[java] How to read all rows from huge table?

I have a problem with processing all rows from database (PostgreSQL). I get an error: org.postgresql.util.PSQLException: Ran out of memory retrieving query results. I think that I need to read all rows in small pieces, but it doesn't work - it reads only 100 rows (code below). How to do that?

    int i = 0;      
    Statement s = connection.createStatement();
    s.setMaxRows(100); // bacause of: org.postgresql.util.PSQLException: Ran out of memory retrieving query results.
    ResultSet rs = s.executeQuery("select * from " + tabName);      
    for (;;) {
        while (rs.next()) {
            i++;
            // do something...
        }
        if ((s.getMoreResults() == false) && (s.getUpdateCount() == -1)) {
            break;
        }           
    }

This question is related to java postgresql jdbc

The answer is


I think your question is similar to this thread: JDBC Pagination which contains solutions for your need.

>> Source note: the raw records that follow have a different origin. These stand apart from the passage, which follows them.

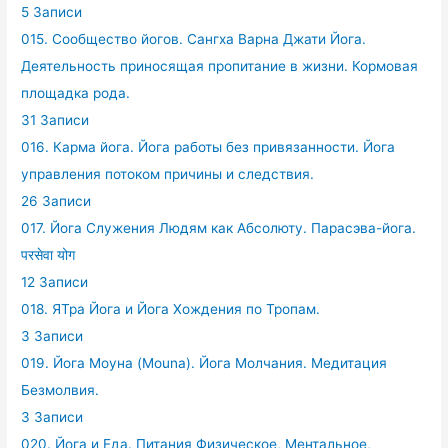
5 Записи
015. Сообщество йогов. Сангха Варна Джати Йога.
Деятельность приносящая пропитание в жизни. Кормовая
площадка рода.
31 Записи
016. Карма йога. Йога работы без привязанности. Йога
управления потоком причины и следствия.
26 Записи
017. Йога Служения Людям как Абсолюту. Парасэва-йога.
परसेवा योग
12 Записи
018. ЯТра Йога и Йога Хождения по Тропам.
3 Записи
019. Йога Моуна (Mouna). Йога Молчания. Медитация
Безмолвия.
3 Записи
020. Йога и Еда. Питания Физическое, Ментальное,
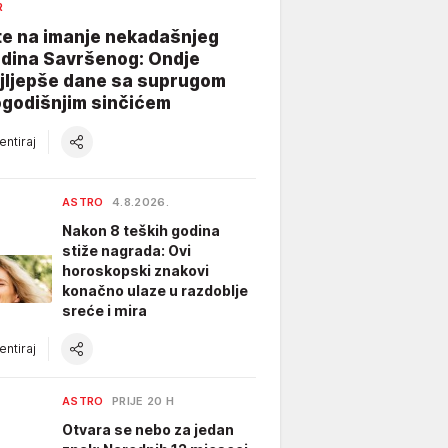
R
te na imanje nekadašnjeg
dina Savršenog: Ondje
ajljepše dane sa suprugom
ogodišnjim sinčićem
ntiraj
ASTRO
4.8.2026.
Nakon 8 teških godina
stiže nagrada: Ovi
horoskopski znakovi
konačno ulaze u razdoblje
sreće i mira
ntiraj
ASTRO
PRIJE 20 H
Otvara se nebo za jedan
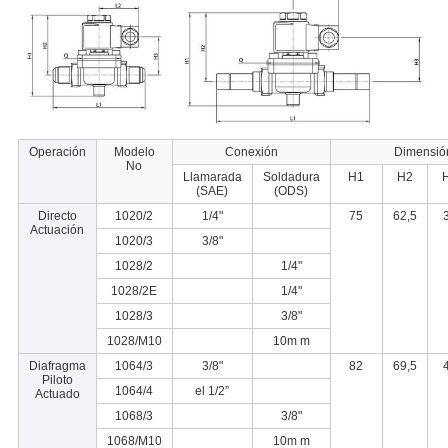
Operación
Modelo
Conexión
Dimensión
No
Llamarada
Soldadura
H1
H2
(SAE)
(ODS)
Directo
1020/2
1/4"
75
62,5
Actuación
1020/3
3/8"
1028/2
1/4"
1028/2E
1/4"
1028/3
3/8"
1028/M10
10m m
Diafragma
1064/3
3/8"
82
69,5
Piloto
1064/4
el 1/2”
Actuado
1068/3
3/8"
1068/M10
10m m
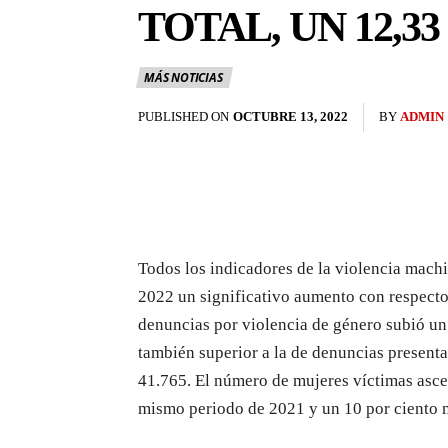
TOTAL, UN 12,3
MÁS NOTICIAS
PUBLISHED ON
OCTUBRE 13, 2022
BY
ADMIN
Todos los indicadores de la violencia mach
2022 un significativo aumento con respecto
denuncias por violencia de género subió un 
también superior a la de denuncias present
41.765. El número de mujeres víctimas asce
mismo periodo de 2021 y un 10 por ciento 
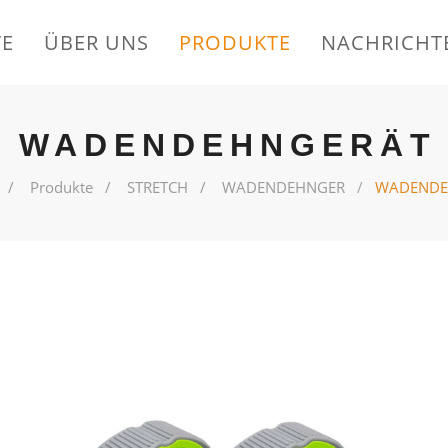
TE
ÜBER UNS
PRODUKTE
NACHRICHT
WADENDEHNGERÄT
Produkte
STRETCH
WADENDEHNGER
WADENDE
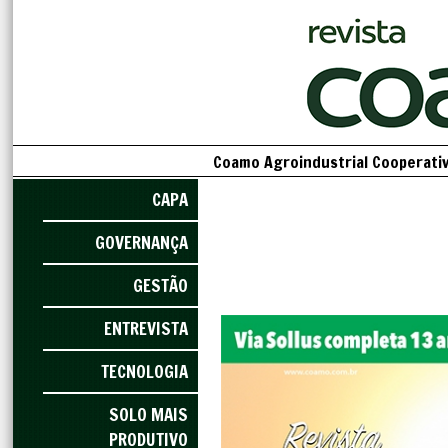
Coamo Agroindustrial Cooperativa
CAPA
GOVERNANÇA
GESTÃO
ENTREVISTA
TECNOLOGIA
SOLO MAIS
PRODUTIVO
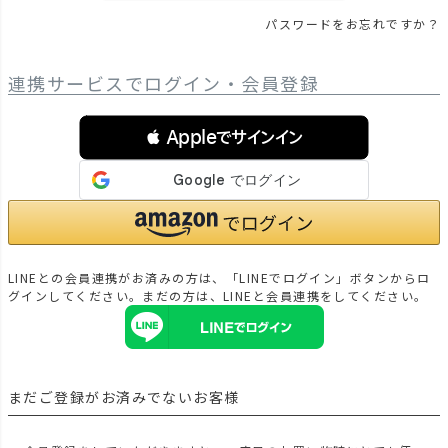
パスワードをお忘れですか？
連携サービスでログイン・会員登録
 Appleでサインイン
LINEとの会員連携がお済みの方は、「LINEでログイン」ボタンからロ
グインしてください。まだの方は、
LINEと会員連携
をしてください。
まだご登録がお済みでないお客様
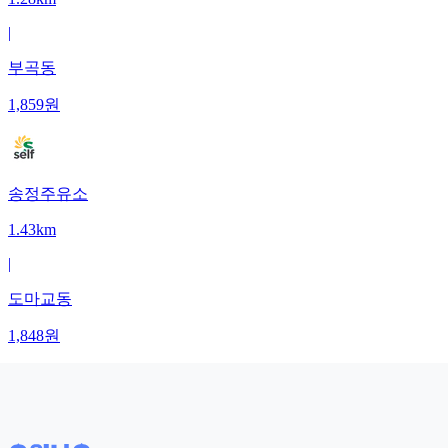
|
부곡동
1,859
원
송정주유소
1.43km
|
도마교동
1,848
원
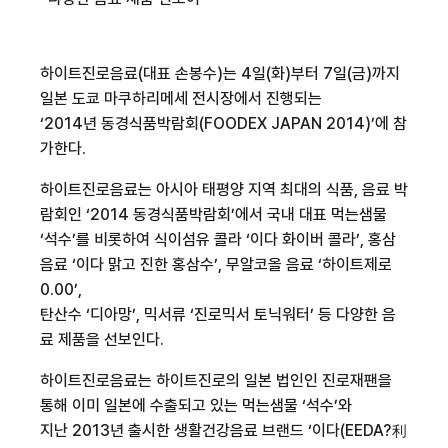
하이트진로음료(대표 손봉수)는 4일(화)부터 7일(금)까지
일본 도쿄 마쿠하리메세 전시장에서 진행되는
‘2014년 동경식품박람회(FOODEX JAPAN 2014)’에 참
가한다.
하이트진로음료는 아시아 태평양 지역 최대의 식품, 음료 박
람회인 ‘2014 동경식품박람회’에서 국내 대표 먹는샘물
‘석수’를 비롯하여 식이섬유 콜라 ‘이다 화이버 콜라’, 홍삼
음료 ‘이다 맑고 진한 홍삼수’, 무알코올 음료 ‘하이트제로
0.00’,
탄산수 ‘디아망’, 믹서류 ‘진로믹서 토닉워터’ 등 다양한 음
료 제품을 선보인다.
하이트진로음료는 하이트진로의 일본 법인인 진로재팬을
통해 이미 일본에 수출되고 있는 먹는샘물 ‘석수’와
지난 2013년 출시한 생활건강음료 브랜드 ‘이다(EEDA?利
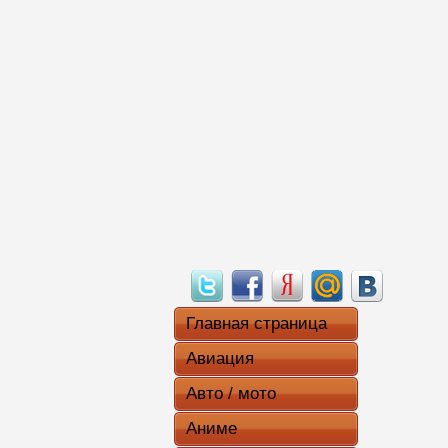
Главная страница
Авиация
Авто / мото
Аниме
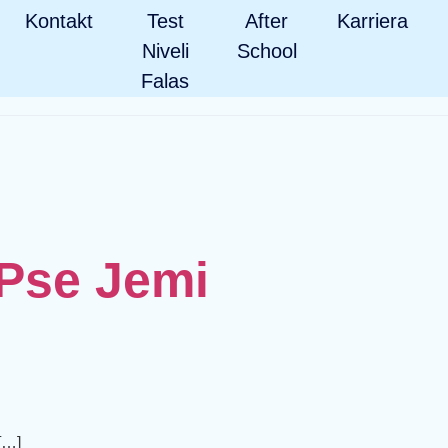
Kontakt
Test
After
Karriera
Niveli
School
Falas
 Pse Jemi
[…]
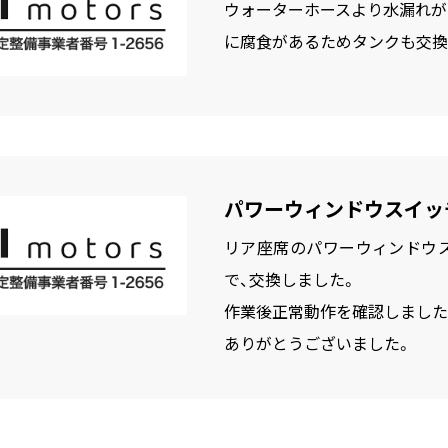
ウォーターホースより水漏れが
に腐食があるためタンクも交換
パワーウィンドウスイッ
リア座席のパワーウィンドウ
で、交換しました。
作業後正常動作を確認しました
ありがとうございました。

In particular, for PostgreSQL, you can use the LIMIT and OFFSET keywords in your request: http://www.petefreitag.com/item/451.cfm

PS: In Java code, I suggest you to use PreparedStatement instead of simple Statements: http://download.oracle.com/javase/tutorial/jdbc/basics/prepared.html


At lest in my case the problem was on the client that tries to fetch the results.

Wanted to get a .csv with ALL the results.

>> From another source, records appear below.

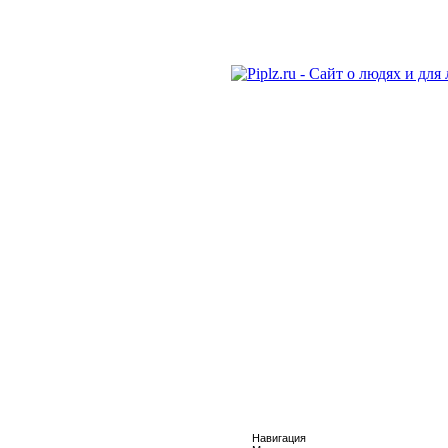
Навигация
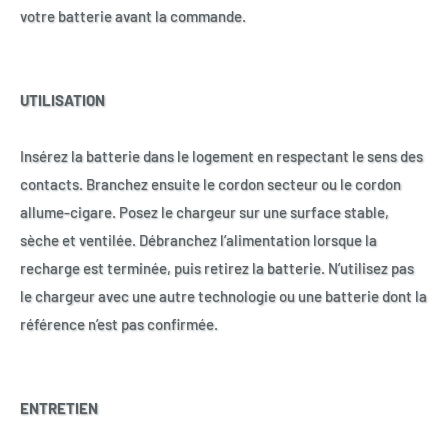
votre batterie avant la commande.
UTILISATION
Insérez la batterie dans le logement en respectant le sens des
contacts. Branchez ensuite le cordon secteur ou le cordon
allume-cigare. Posez le chargeur sur une surface stable,
sèche et ventilée. Débranchez l’alimentation lorsque la
recharge est terminée, puis retirez la batterie. N’utilisez pas
le chargeur avec une autre technologie ou une batterie dont la
référence n’est pas confirmée.
ENTRETIEN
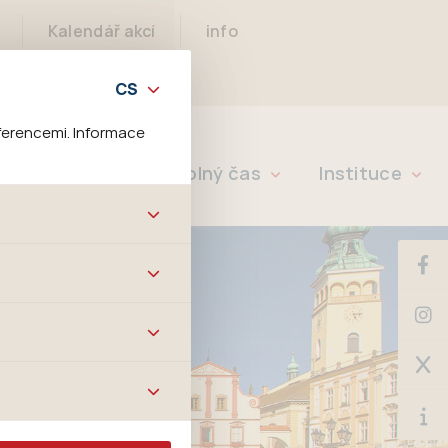
Kalendář akcí
info
ferencemi. Informace
Rychlé info
Volný čas
Instituce
bových stránek a všech
ltrů a také nastavení
é jej ani odebrat.
ě tato data
ookies nelze přiřadit
í apod.
m a zájmům, což
 preferencím, což vám
m.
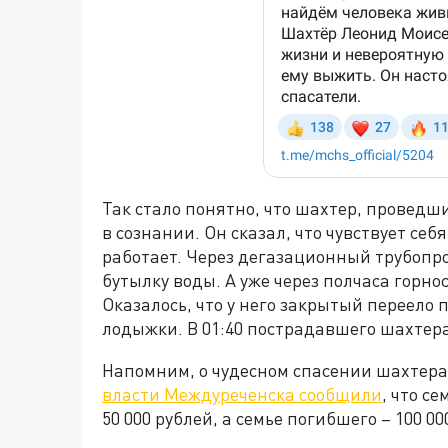
Так стало понятно, что шахтер, проведш
в сознании. Он сказал, что чувствует себ
работает. Через дегазационный трубопр
бутылку воды. А уже через полчаса горн
Оказалось, что у него закрытый переело
лодыжки. В 01:40 пострадавшего шахтер
Напомним, о чудесном спасении шахтер
власти Междуреченска сообщили
, что с
50 000 рублей, а семье погибшего – 100 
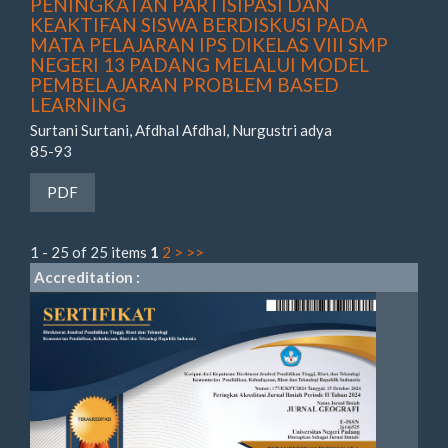
PENINGKATAN PARTISIPASI DAN
KEAKTIFAN SISWA BERDISKUSI PADA
MATA PELAJARAN IPS DIKELAS VIII SMP
NEGERI 13 PADANG MELALUI MODEL
PEMBELAJARAN PROBLEM BASED
LEARNING
Surtani Surtani, Afdhal Afdhal, Nurgustri adya
85-93
Requires Subscription
PDF
1 - 25 of 25 items
1
2
>
>>
Accreditation :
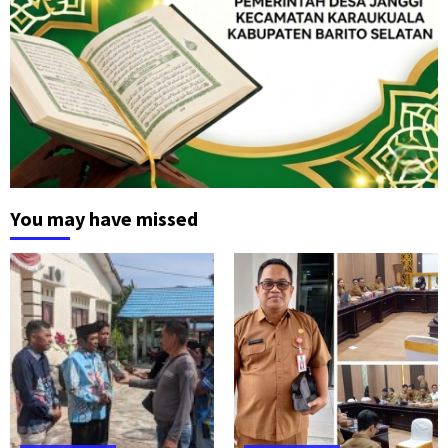
You may have missed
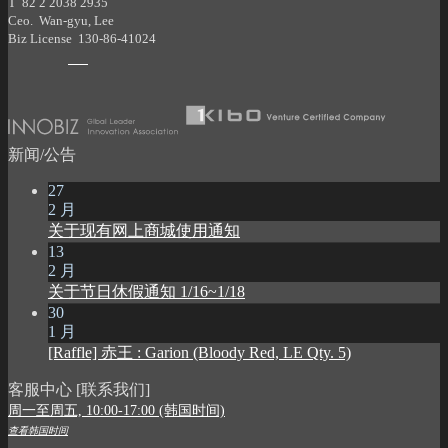
T 82 2 2038 2935
Ceo. Wan-gyu, Lee
Biz License 130-86-41024
新闻/公告
27
2 月
关于现有网上商城使用通知
13
2 月
关于节日休假通知 1/16~1/18
30
1 月
[Raffle] 赤王 : Garion (Bloody Red, LE Qty. 5)
客服中心 [联系我们]
周一至周五, 10:00-17:00 (韩国时间)
查看韩国时间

I found the solution by using

psql -U postgres -d dbname  -c "COPY (SELECT * FROM T) TO STDOUT WITH DELIMITER ','"

(where dbname the name of the db...) and redirecting to a file.


So it turns out that the crux of the problem is that by default, Postgres starts in "autoCommit" mode, and also it needs/uses cursors to be able to "page" through data (ex: read the first 10K results, then the next, then the next), however cursors can only exist within a transaction. So the default is to read all rows, always, into RAM, and then allow your program to start processing "the first result row, then the second" after it has all arrived, for two reasons, it's not in a transaction (so cursors don't work), and also a fetch size hasn't been set.

So how the psql command line tool achieves batched response (its FETCH_COUNT setting) for queries, is to "wrap" its select queries within a short-term transaction (if a transaction isn't yet open), so that cursors can work. You can do something like that also with JDBC:

  static void readLargeQueryInChunksJdbcWay(Connection conn, String originalQuery, int fetchCount, ConsumerWithException<ResultSet, SQLException> consumer) throws SQLException {
    boolean originalAutoCommit = conn.getAutoCommit();
    if (originalAutoCommit) {
      conn.setAutoCommit(false); // start temp transaction
    }
    try (Statement statement = conn.createStatement()) {
      statement.setFetchSize(fetchCount);
      ResultSet rs = statement.executeQuery(originalQuery);
      while (rs.next()) {
        consumer.accept(rs); // or just do you work here
      }
    } finally {
      if (originalAutoCommit) {
        conn.setAutoCommit(true); // reset it, also ends (commits) temp transaction
      }
    }
  }
  @FunctionalInterface
  public interface ConsumerWithException<T, E extends Exception> {
    void accept(T t) throws E;
  }

This gives the benefit of requiring less RAM, and, in my results, seemed to run overall faster, even if you don't need to save the RAM. Weird. It also gives the benefit that your processing of the first row "starts faster" (since it process it a page at a time).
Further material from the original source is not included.